When speaking of another narrator (that is, singer) in The Odyssey, the narrator is always portrayed on a somewhat higher level. In book 1 line 325, the singer is described as περικλυτός. Here, the entire audience (including the disorderly wooers) sits in silence while listening to what the singer sings in noiseless reverence. In line 336 the bard is described as θεῖον—again attesting to a narrator's elevated status. While Penelope addressed Phemios beginning at line 337, she recognizes the fact that Phemios knows "…many other actions of mortals and gods, which can charm men's hearts and which the singers celebrate" (Φήμιε, πολλὰ γὰρ ἄλλα βροτῶν θελκτήρια οἶδας, ἔργ᾽ ἀνδρῶν τε θεῶν τε, τά τε κλείουσιν ἀοιδοί)1 —exhorting the songster before pleading with him to stop telling the sad tale. Telemachos responds, rebuking his mother for attempting to silence the faithful (ἐρίηρον) singer. Clearly, the one who sings is not to be scolded for doing what is best. Indeed, even a singer's life is spared at the end of The Odyssey.

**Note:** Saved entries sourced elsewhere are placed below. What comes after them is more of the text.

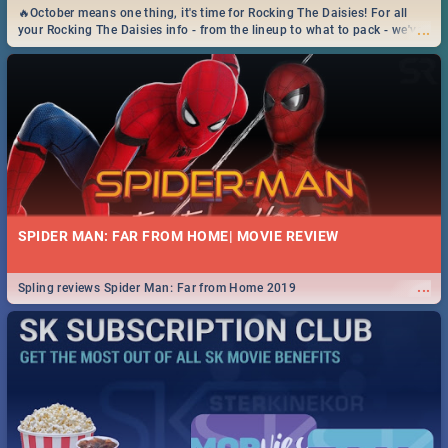
🔥October means one thing, it's time for Rocking The Daisies! For all
...
your Rocking The Daisies info - from the lineup to what to pack - we've
got you covered.🔥
SPIDER MAN: FAR FROM HOME| MOVIE REVIEW
...
Spling reviews Spider Man: Far from Home 2019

Odysseus himself is quick to praise yet another vocalist in chapter 8. Here is revealed an additional description of a singer, extolled above all others and prized as having been taught by one of the gods (ἢ σέ γε μοῦς᾽ ἐδίδαξε, Διὸς πάϊς, ἢ σέ γ᾽ Ἀπόλλων)2 for knowing so well the stories that are told. The singer is, as far as Odysseus is concerned, blessed with god's words (θέσπιν).

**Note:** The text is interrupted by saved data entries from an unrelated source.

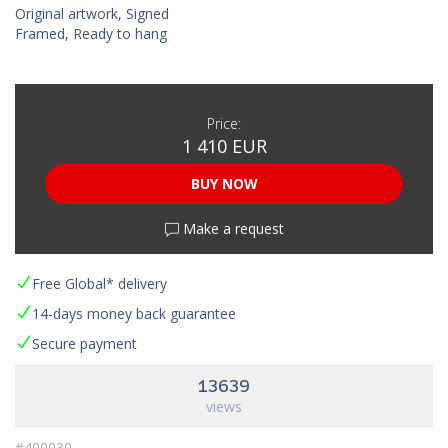
Original artwork, Signed
Framed, Ready to hang
Price:
1 410 EUR
BUY NOW
Make a request
Free Global* delivery
14-days money back guarantee
Secure payment
13639
views
#400030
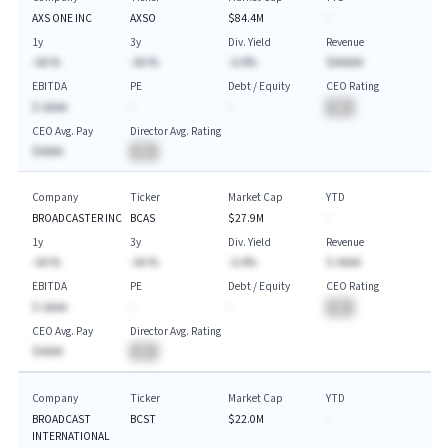
AXS ONE INC
AXSO
$84.4M
-
1y
3y
Div. Yield
Revenue
-AA.%
-AA.%
-A.A%
$AAAAA
EBITDA
PE
Debt / Equity
CEO Rating
$-AAAA
-
-
BA
CEO Avg. Pay
Director Avg. Rating
$AAAA
BA
Company
Ticker
Market Cap
YTD
BROADCASTER INC
BCAS
$27.9M
-
1y
3y
Div. Yield
Revenue
-AA.%
-AA.%
-A.A%
$-AAAA
EBITDA
PE
Debt / Equity
CEO Rating
$-AAAA
-
-
BA
CEO Avg. Pay
Director Avg. Rating
$AAAA
BA
Company
Ticker
Market Cap
YTD
BROADCAST
BCST
$22.0M
-
INTERNATIONAL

As can be seen, the singer has a profound effect on the internal audience, enough to cause those listening to sit in silence in book 1. The singer is expected to sing and should suffer no reproach for what is sung, but should continue in his singing. The audience expects the singer to sing and also expects that they know many songs. It can also only pique an audience's attention when a man is said to have the omniscient words of god.

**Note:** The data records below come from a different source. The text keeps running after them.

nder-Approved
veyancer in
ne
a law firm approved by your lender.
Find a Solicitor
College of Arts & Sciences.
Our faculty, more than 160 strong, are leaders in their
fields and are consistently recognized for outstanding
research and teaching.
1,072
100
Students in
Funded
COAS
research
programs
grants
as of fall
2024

Audience, both internal and external, is also affected greatly when the narrator changes perspective. This is especially evident when the narration changes from being told what happened in third person to an actual account in first person. This happens when Phoinix tells his friends an old story and this consequently draws the audience in much more effectively. No more is it a tale being retold—there is only an internal audience that the external audience is forced to be a part of through listening. Suddenly the external is a part of the internal without knowing it and in silence listens to the story told.
The narrating of an epic tale has many facets that draw internal and external audiences into the story. Whether it is magnifying the genius and work of the singer or changing the perspective of the story, the act of narration is a key component to how the audience is forced to react to the tale.